Give the entries again in full. Nothing may be altered.

#### [Given records]
────────────────
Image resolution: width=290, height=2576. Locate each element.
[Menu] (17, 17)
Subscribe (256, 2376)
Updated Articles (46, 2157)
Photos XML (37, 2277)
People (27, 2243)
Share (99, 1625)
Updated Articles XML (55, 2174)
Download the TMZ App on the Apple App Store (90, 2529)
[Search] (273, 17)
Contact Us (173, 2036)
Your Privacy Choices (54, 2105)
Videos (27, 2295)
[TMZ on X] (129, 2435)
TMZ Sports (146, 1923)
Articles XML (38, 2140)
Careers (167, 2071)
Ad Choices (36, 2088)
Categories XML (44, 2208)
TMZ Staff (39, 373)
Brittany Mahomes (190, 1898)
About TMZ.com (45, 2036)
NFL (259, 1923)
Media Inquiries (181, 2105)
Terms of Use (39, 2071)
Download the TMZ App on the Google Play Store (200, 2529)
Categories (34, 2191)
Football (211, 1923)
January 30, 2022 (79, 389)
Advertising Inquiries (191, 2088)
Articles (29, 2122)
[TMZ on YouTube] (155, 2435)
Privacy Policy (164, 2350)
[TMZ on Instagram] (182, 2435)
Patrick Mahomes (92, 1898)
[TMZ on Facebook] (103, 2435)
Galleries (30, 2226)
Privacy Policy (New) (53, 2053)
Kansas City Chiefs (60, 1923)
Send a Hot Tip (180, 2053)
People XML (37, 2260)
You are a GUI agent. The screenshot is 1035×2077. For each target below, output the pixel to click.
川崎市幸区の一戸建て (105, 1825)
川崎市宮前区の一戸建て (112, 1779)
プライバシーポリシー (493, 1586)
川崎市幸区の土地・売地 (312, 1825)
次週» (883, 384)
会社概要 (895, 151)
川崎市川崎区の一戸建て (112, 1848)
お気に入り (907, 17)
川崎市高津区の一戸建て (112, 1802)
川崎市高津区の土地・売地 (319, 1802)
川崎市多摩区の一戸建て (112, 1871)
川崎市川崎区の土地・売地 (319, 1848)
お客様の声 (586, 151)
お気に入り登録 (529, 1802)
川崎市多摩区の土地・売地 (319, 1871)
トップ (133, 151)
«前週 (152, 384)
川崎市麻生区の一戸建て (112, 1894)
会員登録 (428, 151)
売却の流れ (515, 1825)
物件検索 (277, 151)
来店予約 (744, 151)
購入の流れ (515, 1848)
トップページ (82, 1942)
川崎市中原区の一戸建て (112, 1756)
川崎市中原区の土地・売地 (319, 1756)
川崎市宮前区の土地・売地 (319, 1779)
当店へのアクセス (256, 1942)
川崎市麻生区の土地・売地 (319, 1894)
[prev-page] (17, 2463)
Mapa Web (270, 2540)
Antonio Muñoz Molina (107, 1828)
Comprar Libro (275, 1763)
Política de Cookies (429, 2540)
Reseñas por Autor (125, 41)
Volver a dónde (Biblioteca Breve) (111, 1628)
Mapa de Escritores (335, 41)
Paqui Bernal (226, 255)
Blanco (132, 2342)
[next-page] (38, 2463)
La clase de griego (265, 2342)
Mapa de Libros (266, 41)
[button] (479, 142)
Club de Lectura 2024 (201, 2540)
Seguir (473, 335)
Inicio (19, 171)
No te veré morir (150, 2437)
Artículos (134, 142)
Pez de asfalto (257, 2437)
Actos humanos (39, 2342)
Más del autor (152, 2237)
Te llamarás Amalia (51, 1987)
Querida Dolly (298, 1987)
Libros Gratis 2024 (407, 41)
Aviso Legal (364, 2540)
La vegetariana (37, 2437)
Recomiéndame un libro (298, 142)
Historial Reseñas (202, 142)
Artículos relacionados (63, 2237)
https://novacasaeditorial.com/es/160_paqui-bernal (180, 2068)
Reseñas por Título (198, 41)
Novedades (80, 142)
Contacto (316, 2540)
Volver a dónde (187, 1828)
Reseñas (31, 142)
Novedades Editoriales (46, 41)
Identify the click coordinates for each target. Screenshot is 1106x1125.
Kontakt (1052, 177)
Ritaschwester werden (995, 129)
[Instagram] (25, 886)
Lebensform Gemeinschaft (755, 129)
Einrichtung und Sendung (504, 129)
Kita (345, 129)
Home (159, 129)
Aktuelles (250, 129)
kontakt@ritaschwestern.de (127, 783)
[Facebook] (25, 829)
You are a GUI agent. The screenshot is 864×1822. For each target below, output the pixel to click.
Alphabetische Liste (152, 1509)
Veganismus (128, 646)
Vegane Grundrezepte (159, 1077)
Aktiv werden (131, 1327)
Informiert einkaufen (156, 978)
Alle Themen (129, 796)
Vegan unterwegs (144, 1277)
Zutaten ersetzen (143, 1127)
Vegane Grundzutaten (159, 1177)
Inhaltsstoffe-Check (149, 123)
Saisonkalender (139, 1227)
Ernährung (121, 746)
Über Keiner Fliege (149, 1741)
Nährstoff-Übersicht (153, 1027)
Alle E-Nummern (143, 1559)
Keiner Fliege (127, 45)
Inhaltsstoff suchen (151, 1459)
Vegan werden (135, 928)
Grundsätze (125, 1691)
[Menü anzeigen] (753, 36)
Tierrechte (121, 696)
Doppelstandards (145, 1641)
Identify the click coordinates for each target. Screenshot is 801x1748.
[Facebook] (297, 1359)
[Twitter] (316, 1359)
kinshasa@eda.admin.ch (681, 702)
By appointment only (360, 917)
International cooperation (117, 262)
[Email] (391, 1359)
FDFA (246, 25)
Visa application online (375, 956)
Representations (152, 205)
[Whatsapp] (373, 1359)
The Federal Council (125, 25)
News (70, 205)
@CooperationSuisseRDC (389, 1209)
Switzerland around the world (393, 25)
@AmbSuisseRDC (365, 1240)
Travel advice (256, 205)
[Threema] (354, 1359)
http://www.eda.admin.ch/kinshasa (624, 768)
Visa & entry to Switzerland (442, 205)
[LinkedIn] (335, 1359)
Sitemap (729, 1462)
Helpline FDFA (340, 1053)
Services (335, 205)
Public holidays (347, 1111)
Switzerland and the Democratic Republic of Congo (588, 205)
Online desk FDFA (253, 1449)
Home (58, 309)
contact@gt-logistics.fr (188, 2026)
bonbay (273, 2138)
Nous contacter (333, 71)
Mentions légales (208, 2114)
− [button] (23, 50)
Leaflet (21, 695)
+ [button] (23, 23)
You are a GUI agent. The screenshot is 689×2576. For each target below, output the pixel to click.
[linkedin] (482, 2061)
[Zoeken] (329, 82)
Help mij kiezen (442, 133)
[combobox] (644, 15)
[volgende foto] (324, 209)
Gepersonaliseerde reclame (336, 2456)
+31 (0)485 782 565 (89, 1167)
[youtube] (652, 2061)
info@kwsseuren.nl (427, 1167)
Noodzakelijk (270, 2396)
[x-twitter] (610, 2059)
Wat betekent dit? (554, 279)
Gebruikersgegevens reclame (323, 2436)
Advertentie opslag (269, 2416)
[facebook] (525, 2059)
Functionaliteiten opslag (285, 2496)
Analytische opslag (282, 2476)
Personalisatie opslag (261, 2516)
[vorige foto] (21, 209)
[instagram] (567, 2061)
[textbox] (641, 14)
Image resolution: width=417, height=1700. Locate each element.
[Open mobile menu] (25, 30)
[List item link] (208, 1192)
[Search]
────────────────
#### [Answer space]
Image resolution: width=290, height=2576. Locate each element.
[Menu] (17, 17)
Subscribe (256, 2376)
Updated Articles (46, 2157)
Photos XML (37, 2277)
People (27, 2243)
Share (99, 1625)
Updated Articles XML (55, 2174)
Download the TMZ App on the Apple App Store (90, 2529)
[Search] (273, 17)
Contact Us (173, 2036)
Your Privacy Choices (54, 2105)
Videos (27, 2295)
[TMZ on X] (129, 2435)
TMZ Sports (146, 1923)
Articles XML (38, 2140)
Careers (167, 2071)
Ad Choices (36, 2088)
Categories XML (44, 2208)
TMZ Staff (39, 373)
Brittany Mahomes (190, 1898)
About TMZ.com (45, 2036)
NFL (259, 1923)
Media Inquiries (181, 2105)
Terms of Use (39, 2071)
Download the TMZ App on the Google Play Store (200, 2529)
Categories (34, 2191)
Football (211, 1923)
January 30, 2022 (79, 389)
Advertising Inquiries (191, 2088)
Articles (29, 2122)
[TMZ on YouTube] (155, 2435)
Privacy Policy (164, 2350)
[TMZ on Instagram] (182, 2435)
Patrick Mahomes (92, 1898)
[TMZ on Facebook] (103, 2435)
Galleries (30, 2226)
Privacy Policy (New) (53, 2053)
Kansas City Chiefs (60, 1923)
Send a Hot Tip (180, 2053)
People XML (37, 2260)
You are a GUI agent. The screenshot is 1035×2077. For each target below, output the pixel to click.
川崎市幸区の一戸建て (105, 1825)
川崎市宮前区の一戸建て (112, 1779)
プライバシーポリシー (493, 1586)
川崎市幸区の土地・売地 (312, 1825)
次週» (883, 384)
会社概要 (895, 151)
川崎市川崎区の一戸建て (112, 1848)
お気に入り (907, 17)
川崎市高津区の一戸建て (112, 1802)
川崎市高津区の土地・売地 (319, 1802)
川崎市多摩区の一戸建て (112, 1871)
川崎市川崎区の土地・売地 (319, 1848)
お客様の声 (586, 151)
お気に入り登録 (529, 1802)
川崎市多摩区の土地・売地 (319, 1871)
トップ (133, 151)
«前週 (152, 384)
川崎市麻生区の一戸建て (112, 1894)
会員登録 (428, 151)
売却の流れ (515, 1825)
物件検索 (277, 151)
来店予約 (744, 151)
購入の流れ (515, 1848)
トップページ (82, 1942)
川崎市中原区の一戸建て (112, 1756)
川崎市中原区の土地・売地 (319, 1756)
川崎市宮前区の土地・売地 (319, 1779)
当店へのアクセス (256, 1942)
川崎市麻生区の土地・売地 (319, 1894)
[prev-page] (17, 2463)
Mapa Web (270, 2540)
Antonio Muñoz Molina (107, 1828)
Comprar Libro (275, 1763)
Política de Cookies (429, 2540)
Reseñas por Autor (125, 41)
Volver a dónde (Biblioteca Breve) (111, 1628)
Mapa de Escritores (335, 41)
Paqui Bernal (226, 255)
Blanco (132, 2342)
[next-page] (38, 2463)
La clase de griego (265, 2342)
Mapa de Libros (266, 41)
[button] (479, 142)
Club de Lectura 2024 (201, 2540)
Seguir (473, 335)
Inicio (19, 171)
No te veré morir (150, 2437)
Artículos (134, 142)
Pez de asfalto (257, 2437)
Actos humanos (39, 2342)
Más del autor (152, 2237)
Te llamarás Amalia (51, 1987)
Querida Dolly (298, 1987)
Libros Gratis 2024 (407, 41)
Aviso Legal (364, 2540)
La vegetariana (37, 2437)
Recomiéndame un libro (298, 142)
Historial Reseñas (202, 142)
Artículos relacionados (63, 2237)
https://novacasaeditorial.com/es/160_paqui-bernal (180, 2068)
Reseñas por Título (198, 41)
Novedades (80, 142)
Contacto (316, 2540)
Volver a dónde (187, 1828)
Reseñas (31, 142)
Novedades Editoriales (46, 41)
Identify the click coordinates for each target. Screenshot is 1106x1125.
Kontakt (1052, 177)
Ritaschwester werden (995, 129)
[Instagram] (25, 886)
Lebensform Gemeinschaft (755, 129)
Einrichtung und Sendung (504, 129)
Kita (345, 129)
Home (159, 129)
Aktuelles (250, 129)
kontakt@ritaschwestern.de (127, 783)
[Facebook] (25, 829)
You are a GUI agent. The screenshot is 864×1822. For each target below, output the pixel to click.
Alphabetische Liste (152, 1509)
Veganismus (128, 646)
Vegane Grundrezepte (159, 1077)
Aktiv werden (131, 1327)
Informiert einkaufen (156, 978)
Alle Themen (129, 796)
Vegan unterwegs (144, 1277)
Zutaten ersetzen (143, 1127)
Vegane Grundzutaten (159, 1177)
Inhaltsstoffe-Check (149, 123)
Saisonkalender (139, 1227)
Ernährung (121, 746)
Über Keiner Fliege (149, 1741)
Nährstoff-Übersicht (153, 1027)
Alle E-Nummern (143, 1559)
Keiner Fliege (127, 45)
Inhaltsstoff suchen (151, 1459)
Vegan werden (135, 928)
Grundsätze (125, 1691)
[Menü anzeigen] (753, 36)
Tierrechte (121, 696)
Doppelstandards (145, 1641)
Identify the click coordinates for each target. Screenshot is 801x1748.
[Facebook] (297, 1359)
[Twitter] (316, 1359)
kinshasa@eda.admin.ch (681, 702)
By appointment only (360, 917)
International cooperation (117, 262)
[Email] (391, 1359)
FDFA (246, 25)
Visa application online (375, 956)
Representations (152, 205)
[Whatsapp] (373, 1359)
The Federal Council (125, 25)
News (70, 205)
@CooperationSuisseRDC (389, 1209)
Switzerland around the world (393, 25)
@AmbSuisseRDC (365, 1240)
Travel advice (256, 205)
[Threema] (354, 1359)
http://www.eda.admin.ch/kinshasa (624, 768)
Visa & entry to Switzerland (442, 205)
[LinkedIn] (335, 1359)
Sitemap (729, 1462)
Helpline FDFA (340, 1053)
Services (335, 205)
Public holidays (347, 1111)
Switzerland and the Democratic Republic of Congo (588, 205)
Online desk FDFA (253, 1449)
Home (58, 309)
contact@gt-logistics.fr (188, 2026)
bonbay (273, 2138)
Nous contacter (333, 71)
Mentions légales (208, 2114)
− [button] (23, 50)
Leaflet (21, 695)
+ [button] (23, 23)
You are a GUI agent. The screenshot is 689×2576. For each target below, output the pixel to click.
[linkedin] (482, 2061)
[Zoeken] (329, 82)
Help mij kiezen (442, 133)
[combobox] (644, 15)
[volgende foto] (324, 209)
Gepersonaliseerde reclame (336, 2456)
+31 (0)485 782 565 (89, 1167)
[youtube] (652, 2061)
info@kwsseuren.nl (427, 1167)
Noodzakelijk (270, 2396)
[x-twitter] (610, 2059)
Wat betekent dit? (554, 279)
Gebruikersgegevens reclame (323, 2436)
Advertentie opslag (269, 2416)
[facebook] (525, 2059)
Functionaliteiten opslag (285, 2496)
Analytische opslag (282, 2476)
Personalisatie opslag (261, 2516)
[vorige foto] (21, 209)
[instagram] (567, 2061)
[textbox] (641, 14)
Image resolution: width=417, height=1700. Locate each element.
[Open mobile menu] (25, 30)
[List item link] (208, 1192)
[Search]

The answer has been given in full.